What is being asked: Look in the data below for the line that contains "Posted พฤษภาคม 8, 2012 by shineon.in.th in". Copy that line and the remaining lines exactly.

Exercise input:
########################################
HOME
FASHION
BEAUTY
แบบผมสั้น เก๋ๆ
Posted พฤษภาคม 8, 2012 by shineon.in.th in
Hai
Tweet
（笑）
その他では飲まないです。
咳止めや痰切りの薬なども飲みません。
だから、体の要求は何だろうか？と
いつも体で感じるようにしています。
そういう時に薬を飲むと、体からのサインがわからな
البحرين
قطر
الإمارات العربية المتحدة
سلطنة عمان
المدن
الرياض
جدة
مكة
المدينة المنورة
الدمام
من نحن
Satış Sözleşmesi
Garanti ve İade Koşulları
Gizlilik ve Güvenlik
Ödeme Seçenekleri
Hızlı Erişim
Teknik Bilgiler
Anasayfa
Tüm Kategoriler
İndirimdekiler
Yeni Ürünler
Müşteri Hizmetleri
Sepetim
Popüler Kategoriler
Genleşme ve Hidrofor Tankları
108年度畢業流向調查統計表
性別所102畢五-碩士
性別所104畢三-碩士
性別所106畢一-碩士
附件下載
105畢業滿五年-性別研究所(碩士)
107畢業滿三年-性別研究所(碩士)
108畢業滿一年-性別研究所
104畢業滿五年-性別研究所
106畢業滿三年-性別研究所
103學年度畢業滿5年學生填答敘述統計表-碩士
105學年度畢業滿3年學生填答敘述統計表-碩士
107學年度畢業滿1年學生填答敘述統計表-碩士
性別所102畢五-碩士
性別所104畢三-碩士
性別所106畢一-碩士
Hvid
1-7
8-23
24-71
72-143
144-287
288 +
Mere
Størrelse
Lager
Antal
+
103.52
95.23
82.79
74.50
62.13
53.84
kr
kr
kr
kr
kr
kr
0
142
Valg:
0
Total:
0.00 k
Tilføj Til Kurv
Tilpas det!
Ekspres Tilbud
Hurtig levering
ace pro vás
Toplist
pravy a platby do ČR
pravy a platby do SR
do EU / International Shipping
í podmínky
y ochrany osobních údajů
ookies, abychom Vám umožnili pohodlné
########################################
Completed task:
Posted พฤษภาคม 8, 2012 by shineon.in.th in
Hai
Tweet
（笑）
その他では飲まないです。
咳止めや痰切りの薬なども飲みません。
だから、体の要求は何だろうか？と
いつも体で感じるようにしています。
そういう時に薬を飲むと、体からのサインがわからな
البحرين
قطر
الإمارات العربية المتحدة
سلطنة عمان
المدن
الرياض
جدة
مكة
المدينة المنورة
الدمام
من نحن
Satış Sözleşmesi
Garanti ve İade Koşulları
Gizlilik ve Güvenlik
Ödeme Seçenekleri
Hızlı Erişim
Teknik Bilgiler
Anasayfa
Tüm Kategoriler
İndirimdekiler
Yeni Ürünler
Müşteri Hizmetleri
Sepetim
Popüler Kategoriler
Genleşme ve Hidrofor Tankları
108年度畢業流向調查統計表
性別所102畢五-碩士
性別所104畢三-碩士
性別所106畢一-碩士
附件下載
105畢業滿五年-性別研究所(碩士)
107畢業滿三年-性別研究所(碩士)
108畢業滿一年-性別研究所
104畢業滿五年-性別研究所
106畢業滿三年-性別研究所
103學年度畢業滿5年學生填答敘述統計表-碩士
105學年度畢業滿3年學生填答敘述統計表-碩士
107學年度畢業滿1年學生填答敘述統計表-碩士
性別所102畢五-碩士
性別所104畢三-碩士
性別所106畢一-碩士
Hvid
1-7
8-23
24-71
72-143
144-287
288 +
Mere
Størrelse
Lager
Antal
+
103.52
95.23
82.79
74.50
62.13
53.84
kr
kr
kr
kr
kr
kr
0
142
Valg:
0
Total:
0.00 k
Tilføj Til Kurv
Tilpas det!
Ekspres Tilbud
Hurtig levering
ace pro vás
Toplist
pravy a platby do ČR
pravy a platby do SR
do EU / International Shipping
í podmínky
y ochrany osobních údajů
ookies, abychom Vám umožnili pohodlné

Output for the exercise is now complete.